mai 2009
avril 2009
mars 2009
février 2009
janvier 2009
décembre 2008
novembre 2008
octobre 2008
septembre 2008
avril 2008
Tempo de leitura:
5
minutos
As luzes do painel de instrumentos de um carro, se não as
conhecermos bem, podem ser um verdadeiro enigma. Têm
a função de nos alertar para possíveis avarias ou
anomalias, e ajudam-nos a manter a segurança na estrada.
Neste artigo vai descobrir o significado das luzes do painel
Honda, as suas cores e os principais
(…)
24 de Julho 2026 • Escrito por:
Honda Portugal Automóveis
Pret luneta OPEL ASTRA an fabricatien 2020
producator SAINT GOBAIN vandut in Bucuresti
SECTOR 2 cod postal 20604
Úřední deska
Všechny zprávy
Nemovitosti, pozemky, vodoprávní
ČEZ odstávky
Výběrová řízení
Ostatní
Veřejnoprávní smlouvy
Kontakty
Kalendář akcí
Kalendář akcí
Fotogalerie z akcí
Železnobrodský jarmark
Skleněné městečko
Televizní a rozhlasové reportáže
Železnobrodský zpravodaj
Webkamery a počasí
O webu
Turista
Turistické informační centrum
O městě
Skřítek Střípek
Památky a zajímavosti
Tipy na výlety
+===+
» WHAT YOU SHOULD DO:
Search the material above for the word "Honda", and return each line that holds it.

» EXERCISE RESPONSE:
Honda, as suas cores e os principais
Honda Portugal Automóveis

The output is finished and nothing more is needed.